Signalling by G proteins is controlled by the regulator of G-protein signalling (RGS) proteins that accelerate the GTPase activity of G alpha subunits and act in a G-protein-coupled receptor (GPCR)-specific manner(1-4). The conserved RGS domain accelerates the Ga subunit GTPase activity(5), whereas the variable amino-terminal domain participates in GPCR recognition(6). How receptor recognition is achieved is not known.
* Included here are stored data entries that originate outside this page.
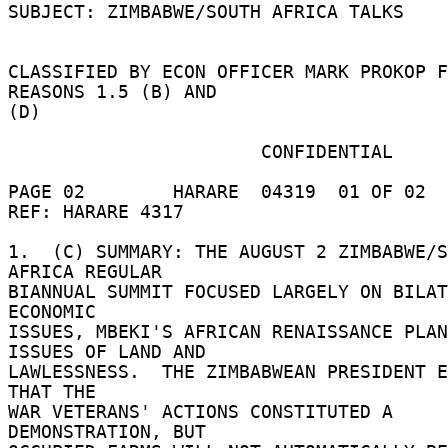
SUBJECT: ZIMBABWE/SOUTH AFRICA TALKS 

CLASSIFIED BY ECON OFFICER MARK PROKOP F
REASONS 1.5 (B) AND 

(D) 

                       CONFIDENTIAL 

PAGE 02        HARARE  04319  01 OF 02  
REF: HARARE 4317 

1.  (C) SUMMARY: THE AUGUST 2 ZIMBABWE/S
AFRICA REGULAR 

BIANNUAL SUMMIT FOCUSED LARGELY ON BILAT
ECONOMIC 

ISSUES, MBEKI'S AFRICAN RENAISSANCE PLAN
ISSUES OF LAND AND 

LAWLESSNESS.  THE ZIMBABWEAN PRESIDENT E
THAT THE 

WAR VETERANS' ACTIONS CONSTITUTED A 
DEMONSTRATION, BUT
Here, we show that the scaffold protein spinophilin (SPL)(7), which binds the third intracellualar loop (3iL) of several GPCRs(8-10), binds the N-terminal domain of RGS2. SPL also binds RGS1, RGS4, RGS16 and GAIP. When expressed in Xenopus laevis oocytes, SPL markedly increased inhibition of alpha-adrenergic receptor (alpha AR) Ca2+ signalling by RGS2. Notably, the constitutively active mutant alpha AR(A293E) (the mutation being in the 3iL) did not bind SPL and was relatively resistant to inhibition by RGS2. Use of beta AR-alpha AR chimaeras identified the (288)REKKAA(293) sequence as essential for the binding of SPL and inhibition of Ca2+ signalling by RGS2. Furthermore, alpha AR-evoked Ca2+ signalling is less sensitive to inhibition by SPL in rgs2(-/-) cells and less sensitive to inhibition by RGS2 in spl(-/-) cells. These findings provide a general mechanism by which RGS proteins recognize GPCRs to confer signalling specificity.